Re: J2EE Application Recommended Directory Structure

From:
Lew <lew@nowhere.com>
Newsgroups:
comp.lang.java.programmer
Date:
Sat, 07 Oct 2006 12:49:25 -0400
Message-ID:
<GtydnWFm6ZALR7rYnZ2dnUVZ_rmdnZ2d@comcast.com>
Arne Vajh?j wrote:

I would like to know how many companies you work for are following the
recommended directory structure for J2EE applications, as explained in
the following link:

http://java.sun.com/blueprints/code/projectconventions.html


A simpler way for apps that don't use EJBs:
Source:
http://tomcat.apache.org/tomcat-5.5-doc/appdev/source.html

Sun shows (nearly) this one also:
http://java.sun.com/blueprints/code/projectconventions.html#23136
..

Observe that the latter corresponds to the myapp1-war subtree of Sun's EJB
source structure.

There is some grey in deciding whether to put JARs in projectsource/lib/ or
projectsource/web/WEB-INF/lib/. I like both. I guess that Sun has some way
of choosing one over the other, since they show both, but I pick just one for
any given project.

Deployment:
http://tomcat.apache.org/tomcat-5.5-doc/appdev/deployment.html

Deployment is required to follow the standard pretty much exactly, except for
the aforementioned decision of where to place the JSPs.

Or does your company structure J2EE application projects in
IDE-specific way, such as Eclipse?


That would be a Bad Idea. The IDE should not determine the structure of the
app. Eclipse actually permits several ways to organize source, according to
whether it's a full-blown EJB-based project, Web project or "dynamic Web"
project, and gives the developer further options within those structures.
Netbeans starts off by giving one a choice of the Apache way or the Sun Java
Blueprints way. emacs doesn't impose any structure.

In fact, one really shouldn't standardize on the IDE, IMHO. Better is to let
each programmer use the IDE or editor that works best for them. You get more
productive programmers and much less risk of IDE dependencies in the product.

*Much* less risk. Eclipse, for example, is smart enough to resolve some
library classpath issues for you that would then crop up in deployment.
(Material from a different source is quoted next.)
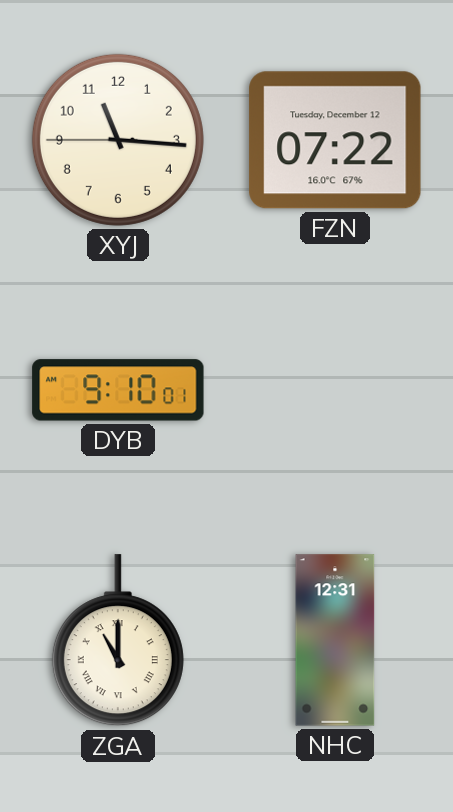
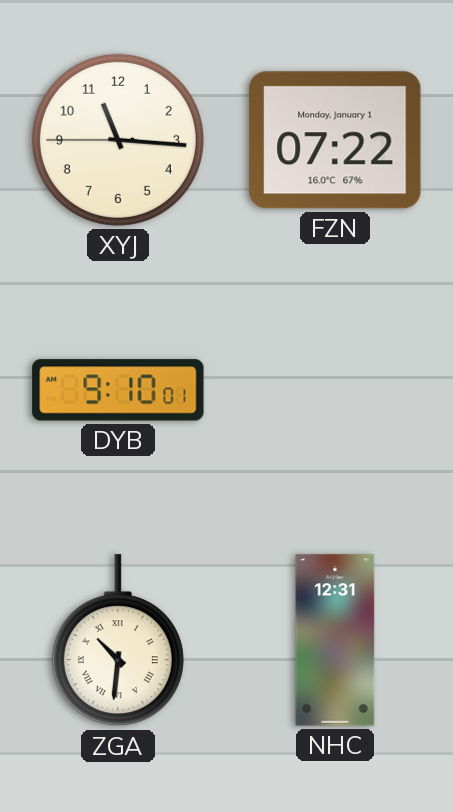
FZN date: Tuesday, December 12 -> Monday, January 1
ZGA: 11:00 -> 10:31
I've been on projects where the repository is organized the Apache (or Sun)
way for source, but the import into Eclipse warps into the Eclipse way:
project/src => project/JavaSource/
project/web => project/WebContent/
project/lib => project/WebContent/WEB-INF/lib/

This was handled by mapping the Eclipse directories to the repository via
Eclipse's interface with the repository software, the equivalent of
cvs checkout -d eclipsedir repositorydir
..

Personally, I think Sun's recommendation is only relevant for very huge
projects. For a typical J2EE Web application with local EJBs, this
approach seems over architected.


ozgwei wrote:
Something not identical but similar.


I like this answer; it implies that one should thoughtfully consider the
guidelines and one's decision.

It is not really that complex.

It does not require that big a set of apps before
you need something of this complexity.